President of the National Democratic Congress
- Incumbent
- Assumed office 2021
- Preceded by: Chishimba Kambwili

Personal details
- Born: 10 October 1977 (age 48) Zambia
- Party: United Party for National Development (up to 2017) National Democratic Congress (2017 to present)
- Children: 3
- Alma mater: University of Zambia, Canterbury University

= Saboi Imboela =

Zambian politician

Saboi Imboela (born 10 October 1977) is a Zambian politician who leads the National Democratic Congress political party. Previously, she was a singer for the singing group Shatel in the late 1990s and early 2000s.

==Early life and education==

Imboela was born on 10 October 1977 to late Police Chief Edwin Imboela. She has a certificate in Journalism from Manfield College and a diploma in computer studies from ZAMIM. She later enrolled at University of London (Westlyn College) where she did law, sociology and English. She then went to the University of Zambia and commenced her full time study in Political Science and Development Studies. There, she graduated as the best student in her field and was later offered her a job as a tutor. In 2012, Saboi left the country for New Zealand to study at Canterbury University where she obtained her master's degree in International Law of Politics.

She also holds a Certificate in Planning, Monitoring and Evaluation from the University of Zambia and a Certificate in Diplomacy, Protocol and Public Relations from ZIDIS.

==Music career==

In the late '90s, Imboela teamed up with long time friend Barbara Njovu and formed a music duo called Shatel. They first featured on Mondo Music's Rhythm Nation Project with a track called Niswalele in 2000. Prior to this, the duo performed at the Women in Music Talent Show in 1996 and at the International Conference for AIDS and STDs in Africa hosted in Lusaka. Through Shatel, they released several songs which hit the Zambian hit-weave in the early 2000s.

Shatel were the first Zambian artists, together with Maiko Zulu to be nominated for the Kora Awards in South Africa. Among the awards won, Shatel won the Sounds Arcades Best Selling Album for their debut album Chikondi. Ngoma Awards and Azami Awards for the best singing group.

==Political career==
Ahead of the 2016 general election, Saboi Imboela was a member of the United Party for National Development and wanted to stand as their parliamentary candidate in Kafue constituency. However, the party adopted a different person to stand at the election in Kafue.

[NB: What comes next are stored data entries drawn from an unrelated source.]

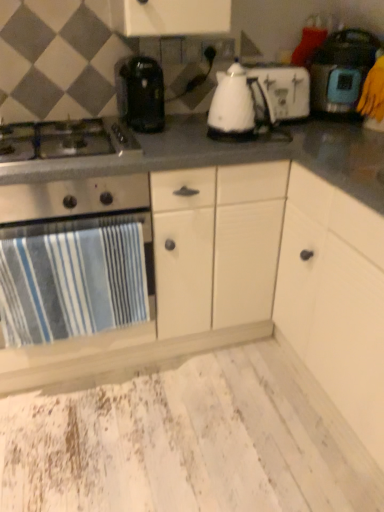 Question: Visually, is white plastic toaster at center, which is the 2th kitchen appliance in left-to-right order, positioned to the left or to the right of stainless steel gas stove at left?

Choices:
 (A) right
 (B) left

Answer: (A)

Question: In terms of width, does white plastic toaster at center, which is the 2th kitchen appliance in left-to-right order, look wider or thinner when compared to stainless steel gas stove at left?

Choices:
 (A) thin
 (B) wide

Answer: (A)

Question: Considering the real-world distances, which object is closest to the blue striped towel at left, the 1th kitchen appliance positioned from the left?

Choices:
 (A) stainless steel gas stove at left
 (B) gray matte countertop at center
 (C) matte black rice cooker at right, the 1th kitchen appliance in the right-to-left sequence
 (D) white plastic toaster at center, arranged as the 2th kitchen appliance when viewed from the right

Answer: (A)

Question: Based on their relative distances, which object is farther from the gray matte countertop at center?

Choices:
 (A) stainless steel gas stove at left
 (B) blue striped towel at left, the 1th kitchen appliance positioned from the left
 (C) white plastic toaster at center, which is the 2th kitchen appliance in left-to-right order
 (D) matte black rice cooker at right, the 1th kitchen appliance in the right-to-left sequence

Answer: (D) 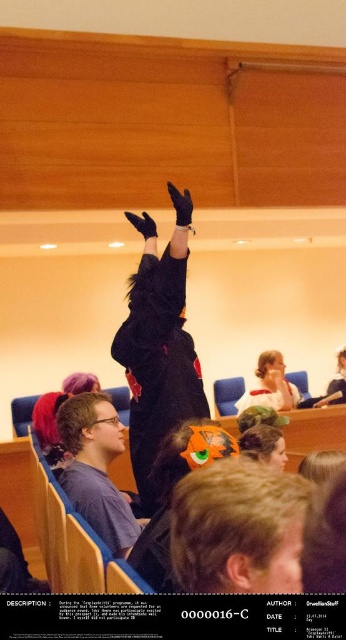 Question: Among these objects, which one is nearest to the camera?

Choices:
 (A) blonde hair at center
 (B) smooth plastic spoon at lower center
 (C) black plush at center

Answer: (A)

Question: Which point is closer to the camera?

Choices:
 (A) black plush at center
 (B) blonde hair at center
 (C) smooth plastic spoon at lower center

Answer: (B)

Question: Can you confirm if blonde hair at center is positioned below matte gray shirt at center?

Choices:
 (A) yes
 (B) no

Answer: (B)

Question: Is black plush at center positioned before matte gray shirt at center?

Choices:
 (A) yes
 (B) no

Answer: (B)

Question: Which object is the closest to the blonde hair at center?

Choices:
 (A) matte gray shirt at center
 (B) smooth plastic spoon at lower center
 (C) black plush at center

Answer: (A)

Question: Is matte gray shirt at center positioned behind smooth plastic spoon at lower center?

Choices:
 (A) yes
 (B) no

Answer: (B) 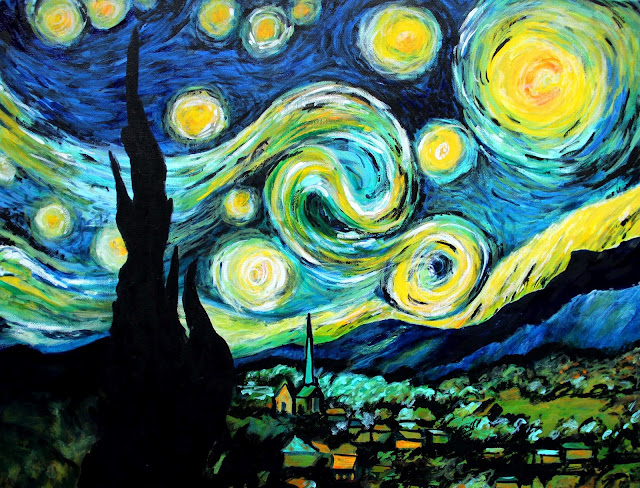 This screenshot has height=488, width=640. I want to click on grass in painting, so click(553, 409). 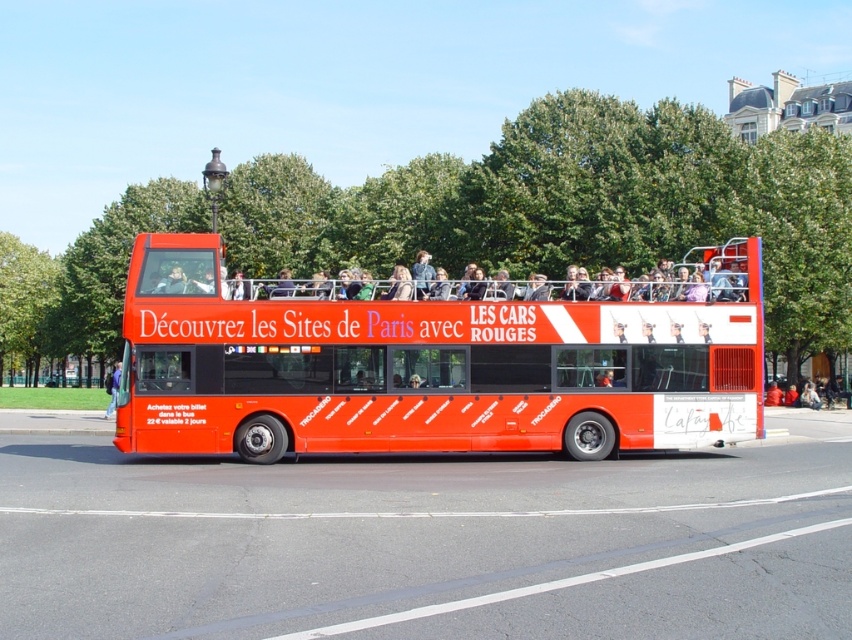 Question: Does shiny red bus at center come in front of green leafy tree at left?

Choices:
 (A) yes
 (B) no

Answer: (A)

Question: Which is farther from the green leafy tree at center?

Choices:
 (A) green leafy tree at left
 (B) shiny red bus at center

Answer: (B)

Question: Estimate the real-world distances between objects in this image. Which object is closer to the shiny red bus at center?

Choices:
 (A) green leafy tree at center
 (B) green leafy tree at left

Answer: (A)

Question: Among these points, which one is nearest to the camera?

Choices:
 (A) (707, 307)
 (B) (160, 188)

Answer: (A)

Question: Can you confirm if green leafy tree at center is positioned below green leafy tree at left?

Choices:
 (A) yes
 (B) no

Answer: (B)

Question: Can you confirm if shiny red bus at center is bigger than green leafy tree at left?

Choices:
 (A) yes
 (B) no

Answer: (B) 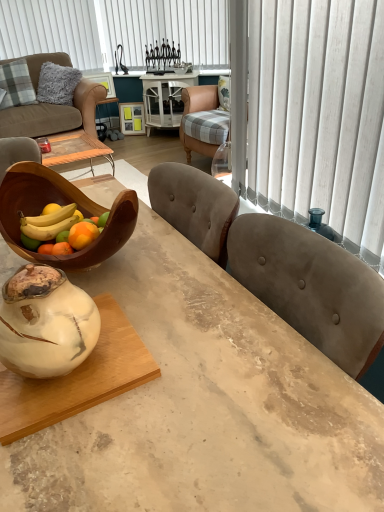 This screenshot has width=384, height=512. What do you see at coordinates (63, 204) in the screenshot? I see `wooden bowl at left` at bounding box center [63, 204].

What do you see at coordinates (165, 99) in the screenshot?
I see `white marble round table at center` at bounding box center [165, 99].

Describe the element at coordinates (115, 30) in the screenshot. I see `white vertical blinds at upper center` at that location.

Measure the distance between white marble vase at center and camera.

white marble vase at center is 27.96 inches from camera.

Where is `white marble coffee table at lower left`? The width and height of the screenshot is (384, 512). white marble coffee table at lower left is located at coordinates (77, 379).

Locate an element on the screen. The image size is (384, 512). blind above the white marble coffee table at lower left (from the image's perspective) is located at coordinates (115, 30).

Is white marble coffee table at lower left inside the boundaries of white vertical blinds at upper center, or outside?

white marble coffee table at lower left is outside white vertical blinds at upper center.

Which is closer, (36, 172) or (16, 126)?

Point (36, 172) is closer to the camera than point (16, 126).

From the image's perspective, is wooden bowl at left below brown leather couch at upper left?

Indeed, from the image's perspective, wooden bowl at left is shown beneath brown leather couch at upper left.

Does wooden bowl at left have a greater width compared to brown leather couch at upper left?

No.

Is wooden bowl at left oriented away from brown leather couch at upper left?

No, wooden bowl at left's orientation is not away from brown leather couch at upper left.

From a real-world perspective, is white marble round table at center physically below marble table at center?

Yes.

Does white marble round table at center appear on the left side of marble table at center?

No.

Does white marble round table at center touch marble table at center?

white marble round table at center is not next to marble table at center, and they're not touching.

How far apart are white marble round table at center and marble table at center?

They are 3.88 meters apart.

Is wooden bowl at left in contact with marble table at center?

No, wooden bowl at left is not beside marble table at center.

Which object is wider, wooden bowl at left or marble table at center?

marble table at center is wider.

Measure the distance from wooden bowl at left to marble table at center.

wooden bowl at left and marble table at center are 10.57 inches apart from each other.

Which is in front, point (31, 186) or point (198, 318)?

Positioned in front is point (198, 318).

Consider the image. Considering the relative positions of plaid fabric pillow at upper left and white vertical blinds at upper center in the image provided, is plaid fabric pillow at upper left to the left or to the right of white vertical blinds at upper center?

In the image, plaid fabric pillow at upper left appears on the left side of white vertical blinds at upper center.

Choose the correct answer: Is plaid fabric pillow at upper left inside white vertical blinds at upper center or outside it?

plaid fabric pillow at upper left is spatially situated outside white vertical blinds at upper center.

Is plaid fabric pillow at upper left oriented away from white vertical blinds at upper center?

No, plaid fabric pillow at upper left is not facing the opposite direction of white vertical blinds at upper center.

Is brown leather couch at upper left at the right side of plaid fabric pillow at upper left?

Correct, you'll find brown leather couch at upper left to the right of plaid fabric pillow at upper left.

Is brown leather couch at upper left far from plaid fabric pillow at upper left?

That's not correct — brown leather couch at upper left is a little close to plaid fabric pillow at upper left.

Is point (34, 85) closer to viewer compared to point (12, 76)?

No, it is behind (12, 76).

Is white marble vase at center bigger than white marble round table at center?

Incorrect, white marble vase at center is not larger than white marble round table at center.

From the picture: Who is taller, white marble vase at center or white marble round table at center?

white marble round table at center is taller.

Is point (40, 268) closer to viewer compared to point (163, 120)?

Yes, it is in front of point (163, 120).

The image size is (384, 512). Identify the location of coffee table below the white vertical blinds at upper center (from the image's perspective). (77, 379).

This screenshot has width=384, height=512. Find the location of `bowl above the brown leather couch at upper left (from a real-world perspective)`. bowl above the brown leather couch at upper left (from a real-world perspective) is located at coordinates (63, 204).

Considering their positions, is plaid fabric pillow at upper left positioned further to white marble coffee table at lower left than wooden bowl at left?

plaid fabric pillow at upper left is further to white marble coffee table at lower left.

Based on their spatial positions, is white marble vase at center or brown leather couch at upper left closer to white marble round table at center?

Among the two, brown leather couch at upper left is located nearer to white marble round table at center.

When comparing their distances from wooden bowl at left, does brown leather couch at upper left or white vertical blinds at upper center seem closer?

The object closer to wooden bowl at left is brown leather couch at upper left.

When comparing their distances from marble table at center, does white vertical blinds at upper center or plaid fabric pillow at upper left seem closer?

Among the two, plaid fabric pillow at upper left is located nearer to marble table at center.

Looking at this image, estimate the real-world distances between objects in this image. Which object is further from white marble coffee table at lower left, brown leather couch at upper left or white vertical blinds at upper center?

white vertical blinds at upper center.

Considering their positions, is marble table at center positioned further to plaid fabric pillow at upper left than brown leather couch at upper left?

Among the two, marble table at center is located further to plaid fabric pillow at upper left.

Considering their positions, is white vertical blinds at upper center positioned further to white marble vase at center than brown leather couch at upper left?

Based on the image, white vertical blinds at upper center appears to be further to white marble vase at center.

Based on their spatial positions, is white marble coffee table at lower left or white vertical blinds at upper center closer to white marble round table at center?

white vertical blinds at upper center is positioned closer to the anchor white marble round table at center.

You are a GUI agent. You are given a task and a screenshot of the screen. Output one action in this format:
    pyautogui.click(x=<x>, y=<y>)
    Task: Click on the coffee table positioned between white marble vase at center and white marble round table at center from near to far
    
    Given the screenshot: What is the action you would take?
    pyautogui.click(x=77, y=379)

You are a GUI agent. You are given a task and a screenshot of the screen. Output one action in this format:
    pyautogui.click(x=<x>, y=<y>)
    Task: Click on the blind between brown leather couch at upper left and white marble round table at center from left to right
    
    Given the screenshot: What is the action you would take?
    pyautogui.click(x=115, y=30)

Where is `studio couch positioned between marble table at center and white vertical blinds at upper center from near to far`? This screenshot has height=512, width=384. studio couch positioned between marble table at center and white vertical blinds at upper center from near to far is located at coordinates (54, 115).

I want to click on bowl between marble table at center and white marble round table at center in the front-back direction, so coord(63,204). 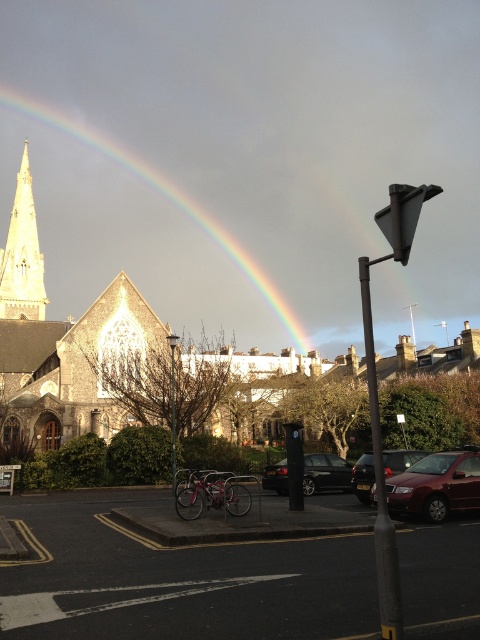 Question: Which point is closer to the camera?

Choices:
 (A) (87, 132)
 (B) (429, 481)
 (C) (325, 454)
 (D) (6, 253)

Answer: (B)

Question: Is shiny maroon sedan at lower right to the left of black glossy car at center from the viewer's perspective?

Choices:
 (A) no
 (B) yes

Answer: (A)

Question: Can you confirm if light beige stone spire at upper left is wider than shiny metallic car at lower right?

Choices:
 (A) no
 (B) yes

Answer: (B)

Question: Which point appears farthest from the camera in this image?

Choices:
 (A) (17, 241)
 (B) (370, 488)
 (C) (265, 465)
 (D) (56, 112)

Answer: (D)

Question: Can you confirm if black glossy car at center is positioned above shiny metallic car at lower right?

Choices:
 (A) no
 (B) yes

Answer: (A)

Question: Which object is positioned closest to the rainbow translucent at upper center?

Choices:
 (A) light beige stone spire at upper left
 (B) shiny metallic car at lower right

Answer: (A) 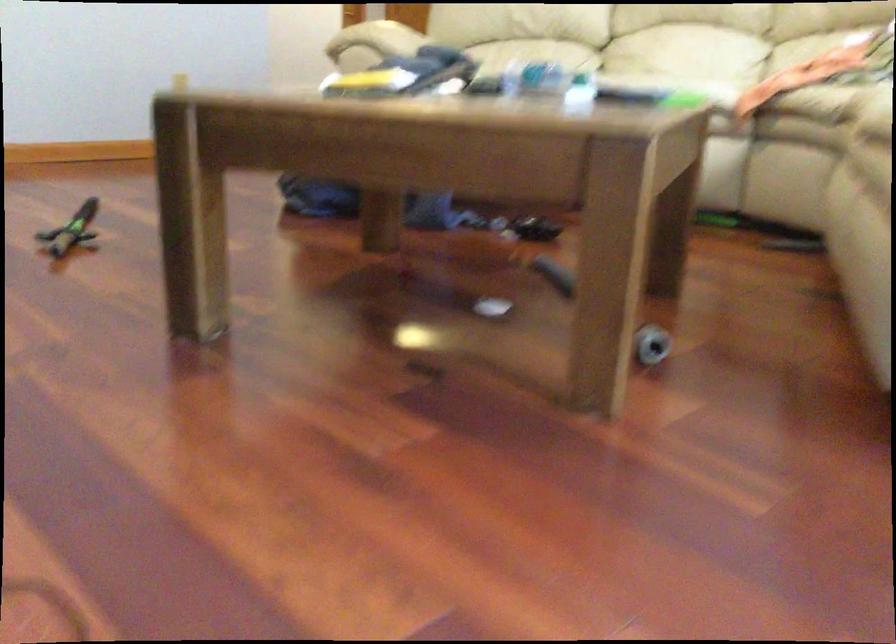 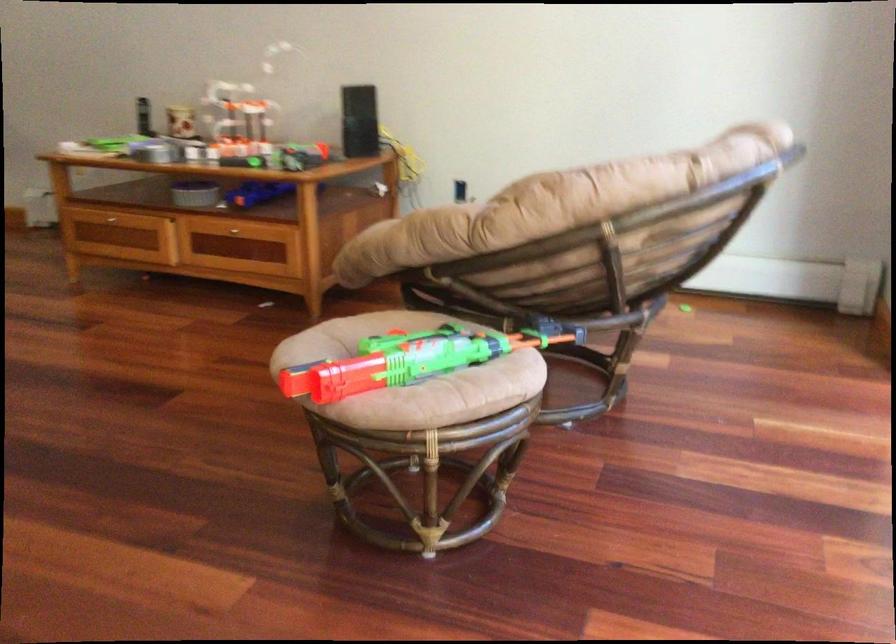 What movement of the cameraman would produce the second image?

The cameraman moved toward right, forward. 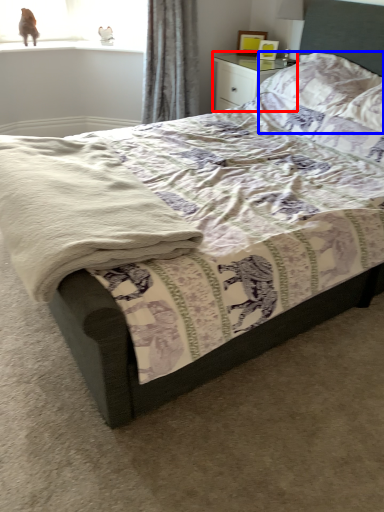 Question: Which object appears farthest to the camera in this image, nightstand (highlighted by a red box) or pillow (highlighted by a blue box)?

Choices:
 (A) nightstand
 (B) pillow

Answer: (A) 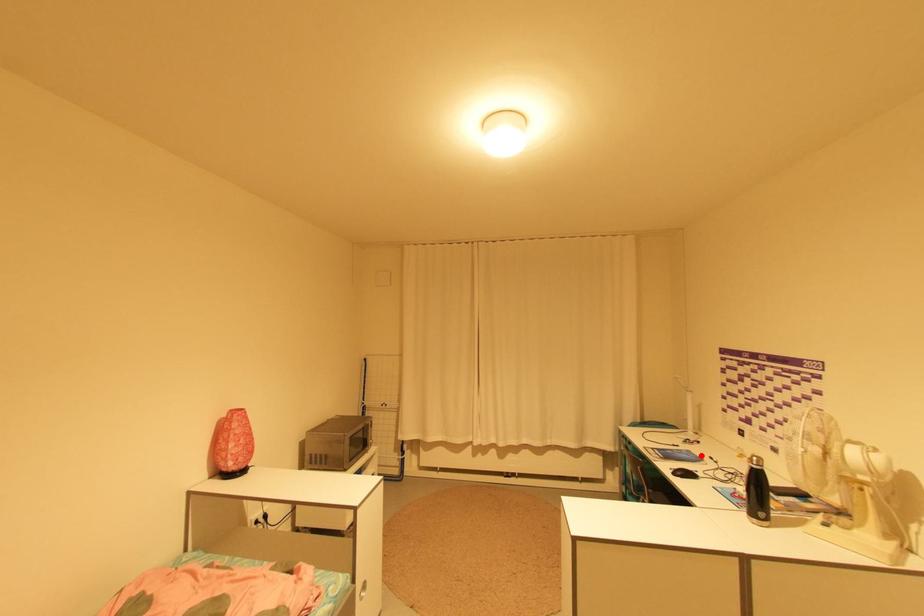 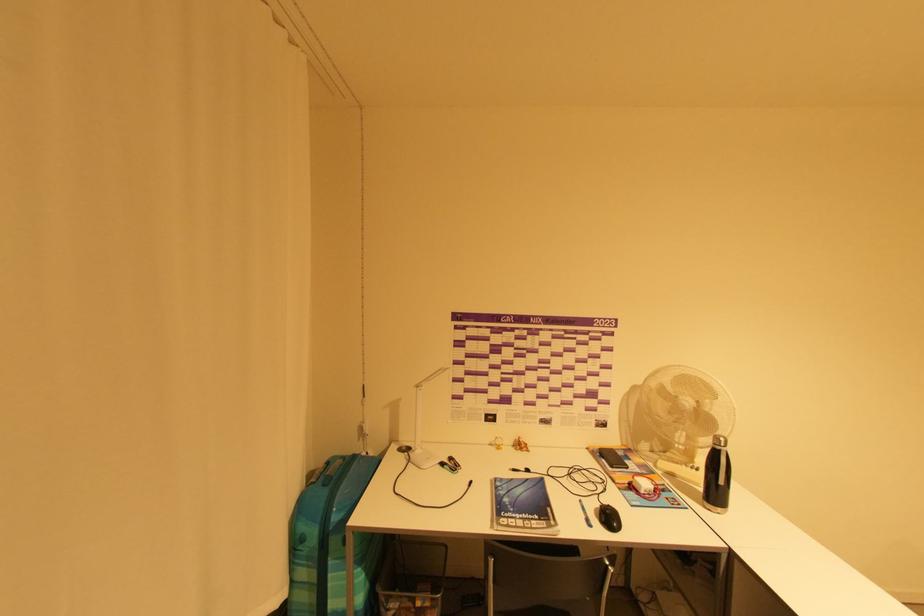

Imboela then joined the National Democratic Congress (NDC) in December 2017 and was selected to be the NDC's candidate for the Mayor of Lusaka by-election to be held on 26 July 2018 (after the death of incumbent mayor Wilson Kalumba), where she finished 4th in a field of 8 candidates. After that, she was appointed spokesperson of the party in April 2019.

In April 2021, the NDC had split into two factions due to a leadership dispute. One of the factions was led by Chishimba Kambwili while the other was led by Josephs Akafumba and Imboela was appointed as the vice-president of the Kambwili-led NDC faction at a convention. Within a short time, Kambwili had left the NDC in order to campaign for his former party (the Patriotic Front) ahead of the 2021 general election and so, Imboela took up the position of acting president for her faction of the NDC.

Through her time as leader of the NDC faction, she has been arrested several times for calling for reforms and changes in Zambia. She explained in 2023 that she is “not ready to stop speaking for Zambians”, after her release.

In early 2024, Imboela's faction of the National Democratic Congress was one of the founding members of the United Kwacha Alliance (UKA), an alliance of political parties in Zambia.

In November 2025, the president of the other faction of the NDC, Joseph Kasonde, had left the NDC in order to join the Citizens First party. During his resignation from the party, he handed over the party rights to the faction of Saboi Imboela, thereby rendering that the NDC no-longer has two factions. Imboela would now be legally regarded as the president of the party going forward.

On 29 April 2026, the NDC joined the Revamp for Development Change (RDC) and the Citizens First (CF) party to form the CF Orange Alliance, with Imboela among others endorsing Harry Kalaba of the CF for presidency at the 2026 general election, indicating that the NDC will not field its own presidential candidate.

==Personal life==
Imboela lives in Lusaka. She is a mother of 3 children. She was previously married to Owas Ray Mwape. A stadium in Lusaka, Edwin Imboela Stadium, is named after her father. Her mother was Jenny Imboela.